The council pushed back the deadline for the five-year-old ash-for-trash agreement from March 30 to June 30. That’s the end of the city’s fiscal year.
A state review of landfills should be finished by then, and that will determine if the landfill will be allowed to expand or to privatize, according to City Administrator Jim Bennett.
“This just extends the deadline to the end of our fiscal year,” Bennett said. “Our budget assumes the deal will continue anyway, so this really has no affect on our bottom line.”
According to the deal, MMWAC burns Lewiston’s municipal trash. Lewiston takes the leftover ash from MMWAC’s incinerators and puts it in the city’s landfill. They give each other deep discounts.

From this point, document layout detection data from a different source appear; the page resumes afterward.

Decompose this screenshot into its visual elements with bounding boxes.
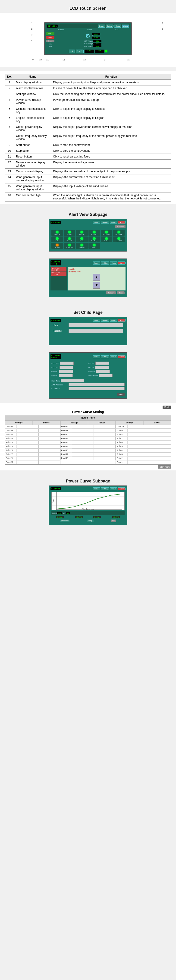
- pc-nav-home[interactable]: Home: [93, 487, 100, 490]
- sf-nav-curve[interactable]: Curve: [110, 355, 117, 358]
- pcs-power-input[interactable]: [94, 449, 116, 452]
- pcs-voltage-input[interactable]: [17, 429, 38, 433]
- pc-nav-alarm[interactable]: Alarm: [118, 487, 125, 490]
- alert-ddd[interactable]: ddd/ccc: [89, 243, 100, 249]
- sf-grid-uv-val[interactable]: [59, 374, 73, 377]
- alert-bus-ov-plus[interactable]: BusOV+: [51, 237, 63, 242]
- pcs-power-input[interactable]: [94, 425, 116, 428]
- user-input[interactable]: [68, 323, 123, 327]
- nav-setting[interactable]: Setting: [106, 25, 114, 27]
- alert-nav-alarm[interactable]: Alarm: [118, 221, 125, 224]
- pcs-voltage-input[interactable]: [17, 449, 38, 452]
- pcs-power-input[interactable]: [149, 441, 171, 444]
- alert-ac-under-v[interactable]: AC Under V: [101, 230, 112, 236]
- sf-nav-setting[interactable]: Setting: [101, 355, 109, 358]
- sf-grid-uf-val[interactable]: [95, 366, 109, 369]
- pcs-power-input[interactable]: [38, 437, 60, 440]
- ad-nav-curve[interactable]: Curve: [110, 261, 117, 264]
- pcs-power-input[interactable]: [38, 425, 60, 428]
- sf-grid-ov-val[interactable]: [59, 370, 73, 373]
- pcs-power-input[interactable]: [149, 433, 171, 436]
- pcs-power-input[interactable]: [149, 425, 171, 428]
- pcs-voltage-input[interactable]: [128, 433, 149, 436]
- pcs-power-input[interactable]: [38, 441, 60, 444]
- pcs-voltage-input[interactable]: [17, 441, 38, 444]
- pc-nav-setting[interactable]: Setting: [101, 487, 109, 490]
- alert-over-temp[interactable]: OverTemp: [89, 237, 100, 242]
- sf-nav-home[interactable]: Home: [93, 355, 100, 358]
- alert-nav-home[interactable]: Home: [93, 221, 100, 224]
- alert-input-ov[interactable]: Input OV: [51, 230, 63, 236]
- pcs-power-input[interactable]: [149, 452, 171, 456]
- restore-btn[interactable]: Restore: [115, 225, 125, 228]
- sf-start-time-val[interactable]: [61, 379, 84, 382]
- sc-nav-alarm[interactable]: Alarm: [118, 319, 125, 322]
- pcs-voltage-input[interactable]: [17, 437, 38, 440]
- pcs-voltage-input[interactable]: [17, 433, 38, 436]
- pcs-voltage-input[interactable]: [72, 444, 94, 448]
- pcs-voltage-input[interactable]: [128, 449, 149, 452]
- pc-nav-curve[interactable]: Curve: [110, 487, 117, 490]
- alert-bus-ov-minus[interactable]: BusOV-: [64, 237, 75, 242]
- sf-max-power-val[interactable]: [99, 374, 113, 377]
- pcs-voltage-input[interactable]: [72, 441, 94, 444]
- pcs-power-input[interactable]: [149, 460, 171, 464]
- alert-input-uv[interactable]: Input UV: [64, 230, 75, 236]
- pcs-voltage-input[interactable]: [128, 452, 149, 456]
- refresh-btn[interactable]: Refresh: [106, 291, 116, 294]
- pcs-power-input[interactable]: [149, 449, 171, 452]
- alert-ac-loss[interactable]: ACLoss: [51, 243, 63, 249]
- pcs-power-input[interactable]: [38, 449, 60, 452]
- alert-bus-uv[interactable]: BusUV: [76, 237, 87, 242]
- pcs-voltage-input[interactable]: [17, 460, 38, 464]
- ad-nav-setting[interactable]: Setting: [101, 261, 109, 264]
- pcs-voltage-input[interactable]: [128, 425, 149, 428]
- sf-ip-val[interactable]: [68, 387, 125, 390]
- pcs-power-input[interactable]: [38, 429, 60, 433]
- start-button[interactable]: Start: [46, 32, 54, 35]
- english-btn[interactable]: English: [76, 49, 84, 53]
- alert-ac-over-v[interactable]: AC Over V: [89, 230, 100, 236]
- back-btn[interactable]: Back: [117, 291, 125, 294]
- pcs-power-input[interactable]: [149, 437, 171, 440]
- alert-nav-curve[interactable]: Curve: [110, 221, 117, 224]
- pcs-voltage-input[interactable]: [17, 452, 38, 456]
- sc-nav-curve[interactable]: Curve: [110, 319, 117, 322]
- pcs-power-input[interactable]: [149, 444, 171, 448]
- alert-out-short[interactable]: OutShort: [101, 237, 112, 242]
- pcs-power-input[interactable]: [38, 433, 60, 436]
- pcs-back-btn[interactable]: Back: [163, 406, 171, 409]
- pcs-voltage-input[interactable]: [72, 425, 94, 428]
- chinese-btn[interactable]: 中文: [69, 49, 75, 53]
- pcs-power-input[interactable]: [38, 456, 60, 460]
- pcs-start-point-btn[interactable]: Start Point: [158, 465, 171, 469]
- pcs-power-input[interactable]: [94, 452, 116, 456]
- nav-home[interactable]: Home: [98, 25, 105, 27]
- pcs-voltage-input[interactable]: [72, 449, 94, 452]
- pcs-voltage-input[interactable]: [128, 460, 149, 464]
- sf-nav-alarm[interactable]: Alarm: [118, 355, 125, 358]
- alert-ac-over-f[interactable]: AC Over F: [113, 230, 125, 236]
- pcs-voltage-input[interactable]: [17, 456, 38, 460]
- alert-arrow-down[interactable]: ▼: [93, 282, 100, 289]
- alert-arrow-up[interactable]: ▲: [93, 274, 100, 281]
- pcs-power-input[interactable]: [94, 437, 116, 440]
- pcs-power-input[interactable]: [94, 441, 116, 444]
- pcs-power-input[interactable]: [149, 429, 171, 433]
- pcs-power-input[interactable]: [94, 433, 116, 436]
- pcs-power-input[interactable]: [94, 456, 116, 460]
- pcs-voltage-input[interactable]: [72, 433, 94, 436]
- pcs-voltage-input[interactable]: [17, 425, 38, 428]
- alert-nav-setting[interactable]: Setting: [101, 221, 109, 224]
- sf-aws-val[interactable]: [68, 383, 125, 387]
- pcs-voltage-input[interactable]: [72, 429, 94, 433]
- pcs-power-input[interactable]: [149, 456, 171, 460]
- alert-input-oc2[interactable]: InputOC2: [113, 237, 125, 242]
- pc-btn-next[interactable]: Next ▶: [87, 520, 94, 522]
- sc-nav-home[interactable]: Home: [93, 319, 100, 322]
- pcs-power-input[interactable]: [38, 460, 60, 464]
- sf-save-btn[interactable]: Save: [117, 393, 125, 396]
- alert-grd-loss[interactable]: GrdLoss: [76, 243, 87, 249]
- pcs-voltage-input[interactable]: [17, 444, 38, 448]
- pcs-voltage-input[interactable]: [128, 456, 149, 460]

The deal has been in place since 1997, but was renewed in 2001. It was threatened last year, after a management deal for the Lewiston landfill fell apart.
The city had negotiated an agreement with Casella Waste Systems to manage day-to-day operations at the city’s landfill. Casella would have been responsible for staffing the landfill, monitoring everything that goes in and paying for future expansions. The company would have paid the city $1 million annually, as well.
But the Maine Attorney General’s Office and the Department of Environmental Protection put a stop to the deal, fearing the company would start bringing in trash from out-of-state.
With a sudden $1 million hole in its budget, Lewiston considered increasing the fees it charges to MMWAC. The city and MMWAC began negotiating a new agreement in December.
Meanwhile, the state formed a commission to review landfill rules. Bennett said the MMWAC deal could hinge on that committee’s report.